D’après BMF - International, l’équipage du navire de la Fondation Watson affirmait avoir tenté d’empêcher un baleinier islandais de capturer une baleine dans une zone protégée. Les garde-côtes islandais ont cependant considéré cette intervention comme une intrusion dans leurs eaux territoriales, conduisant à l’arraisonnement du bâtiment.

Le capitaine du navire arraisonné, interrogé par BMF - International, a déclaré : « Nous agissons en vertu du droit international pour protéger les espèces menacées. Notre action était légitime, mais nous respectons la souveraineté islandaise ». Il a précisé que l’équipage n’opposait aucune résistance à l’interpellation.

Contexte : la chasse à la baleine en Islande, un sujet toujours sensible

L’Islande est l’un des rares pays au monde à autoriser encore la chasse à la baleine, sous couvert d’une dérogation pour des « activités scientifiques ». Chaque année, quelques dizaines de baleines sont prélevées dans les eaux islandaises, malgré les condamnations répétées de l’Union européenne et d’organisations de protection animale.

En 2025, le gouvernement islandais avait annoncé le maintien de cette pratique, arguant qu’elle relevait d’une « tradition culturelle ». Pourtant, les quotas de chasse n’ont cessé de diminuer ces dernières années, passant de plus de 200 baleines par an dans les années 2010 à une cinquantaine aujourd’hui, selon les chiffres officiels islandais.

— La Fondation Watson, organisation internationale de défense des océans, mène depuis des décennies des campagnes contre la chasse à la baleine, souvent en recourant à des actions directes comme celle qui a conduit à l’arraisonnement de ce navire.

Réactions et suites judiciaires en suspens

BMF - International indique que le navire arraisonné a été conduit vers le port de Reykjavik, où son équipage devrait être présenté devant un tribunal islandais dans les prochaines 48 heures. Les autorités n’ont pas encore précisé quelles charges pourraient être retenues contre les membres de l’équipage.

Du côté de la Fondation Watson, on évoque déjà une mobilisation internationale. L’organisation a appelé à la libération immédiate de son navire et de son équipage, qualifiant l’intervention des autorités islandaises de « disproportionnée ».

Et maintenant ?

Une audience préliminaire est prévue dès lundi 11 août 2026 à Reykjavik pour statuer sur la détention du navire et de son équipage. Selon des observateurs, l’Islande pourrait être tentée de durcir sa position après cette intervention, d’autant que le pays prépare une nouvelle saison de chasse à la baleine dans les prochains mois.
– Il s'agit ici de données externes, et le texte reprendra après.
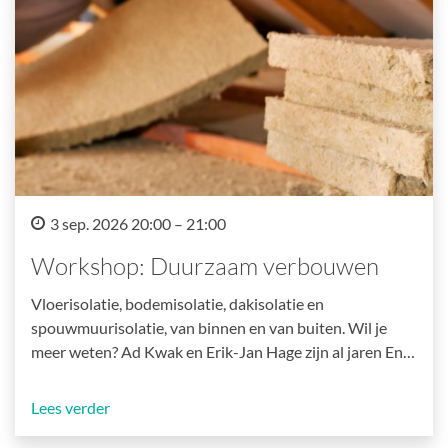
3 sep. 2026 20:00 – 21:00
Workshop: Duurzaam verbouwen
Vloerisolatie, bodemisolatie, dakisolatie en
spouwmuurisolatie, van binnen en van buiten. Wil je
meer weten? Ad Kwak en Erik-Jan Hage zijn al jaren En…
Lees verder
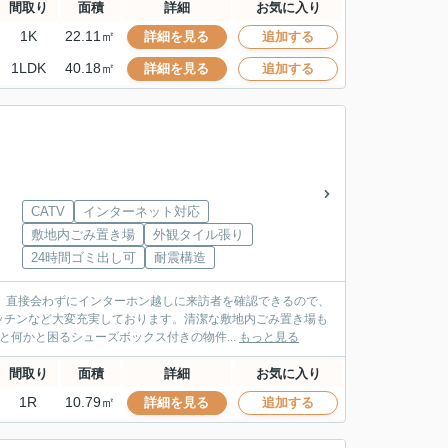
間取り
面積
詳細
お気に入り
1K
22.11㎡
詳細を見る
追加する
1LDK
40.18㎡
詳細を見る
追加する
CATV
インターネット対応
敷地内ごみ置き場
外観タイル張り
24時間ゴミ出し可
耐震構造
。直接会わずにインターホン越しに来訪者を確認できるので、
ッチンなど大変充実しております。清潔な敷地内ごみ置き場も
何かと困るシューズボックス付きの物件...
もっと見る
間取り
面積
詳細
お気に入り
1R
10.79㎡
詳細を見る
追加する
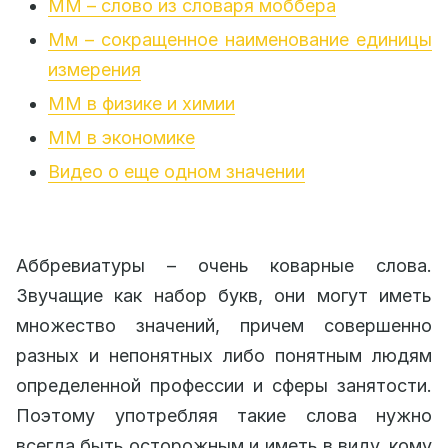
ММ – слово из словаря моббера
Мм – сокращенное наименование единицы
измерения
ММ в физике и химии
ММ в экономике
Видео о еще одном значении
Аббревиатуры – очень коварные слова.
Звучащие как набор букв, они могут иметь
множество значений, причем совершенно
разных и непонятных либо понятным людям
определенной профессии и сферы занятости.
Поэтому употребляя такие слова нужно
всегда быть осторожным и иметь в виду, кому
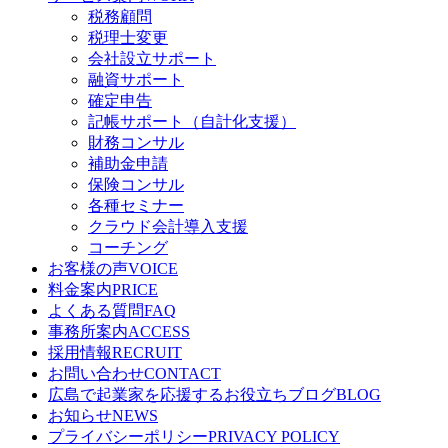
税務顧問
税理士変更
会社設立サポート
融資サポート
確定申告
記帳サポート（自計化支援）
財務コンサル
補助金申請
保険コンサル
各種セミナー
クラウド会計導入支援
コーチング
お客様の声
VOICE
料金案内
PRICE
よくある質問
FAQ
事務所案内
ACCESS
採用情報
RECRUIT
お問い合わせ
CONTACT
広島で起業家を応援するお役立ちブログ
BLOG
お知らせ
NEWS
プライバシーポリシー
PRIVACY POLICY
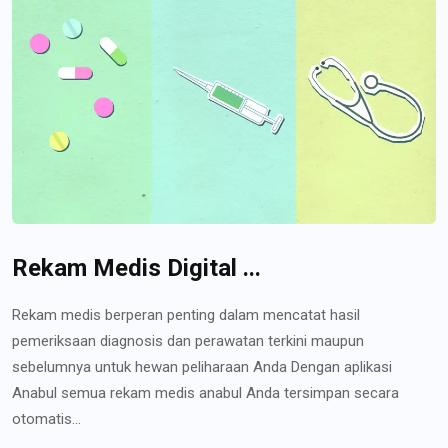
Rekam Medis Digital ...
Rekam medis berperan penting dalam mencatat hasil
pemeriksaan diagnosis dan perawatan terkini maupun
sebelumnya untuk hewan peliharaan Anda Dengan aplikasi
Anabul semua rekam medis anabul Anda tersimpan secara
otomatis...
De son côté, la Fondation Watson a indiqué qu’elle « ne reculerait pas » dans ses actions, ce qui laisse présager de nouvelles tensions dans les semaines à venir.

L’incident soulève une nouvelle fois la question du statut juridique de la chasse à la baleine en Islande, alors que plusieurs pays européens, dont la France, ont déjà interdit cette pratique sur leur territoire.

La Fondation Watson, via son bras opérationnel Sea Shepherd, mène des campagnes contre la chasse à la baleine depuis les années 1970. L’Islande, bien que membre de l’Union européenne, maintient une chasse dite « scientifique », que l’organisation considère comme une couverture pour une activité commerciale illégale sous couvert de protection animale.

Ils pourraient être poursuivis pour violation des eaux territoriales islandaises et entrave à une activité légale. Les peines encourues varient selon la gravité des faits retenus, mais des amendes ou une expulsion du territoire islandais sont les scénarios les plus probables à court terme.